Franken äußerst lukrativ abgeschafft

20.5.2014, 09:50 Uhr
Franken äußerst lukrativ abgeschafft

© Katrin Heim

Der Titel meines nächsten Buches lautet „Franken schafft sich ab“. Es wird umgehend auf den Bestsellerlisten landen, das meistverkaufte Sachbuch seit der Gründung Frankens werden und Probleme thematisieren, die sonst niemand auszusprechen wagt. Darin wird es um Überfremdung gehen und um sozialschmarotzende Ausländer. Ich bin genau der richtige Mann dafür, denn ich weiß, wovon ich spreche.

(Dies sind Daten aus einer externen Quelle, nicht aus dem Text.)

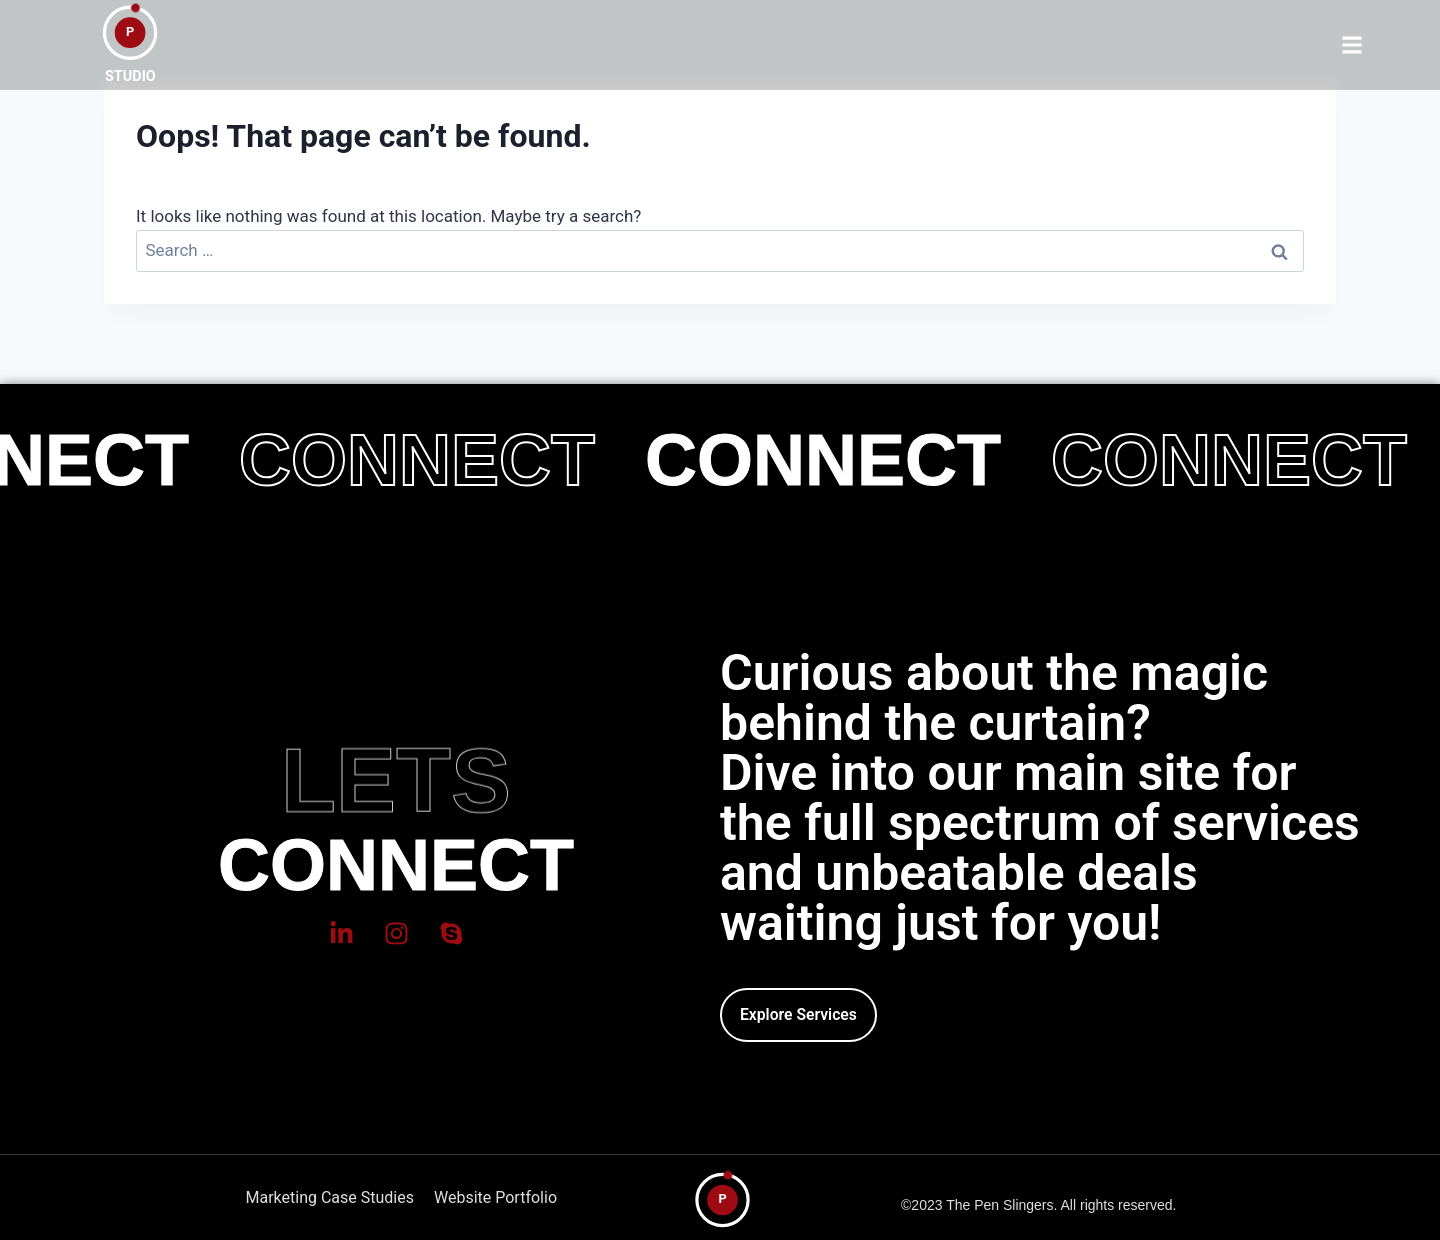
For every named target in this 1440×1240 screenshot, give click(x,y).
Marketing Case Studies (330, 1197)
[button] (1351, 44)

Franken wird bedroht; von Alt- respektive Oberbayern. Und ich bin einer von ihnen. Da ich einer nationalen Minderheit angehöre, wäre ich in meinem Herkunftsland vermutlich besser aufgehoben. Denn auf dem Papier bin ich immer noch Katholik, was meine Nähe zu katholischen Fundamentalisten beweist.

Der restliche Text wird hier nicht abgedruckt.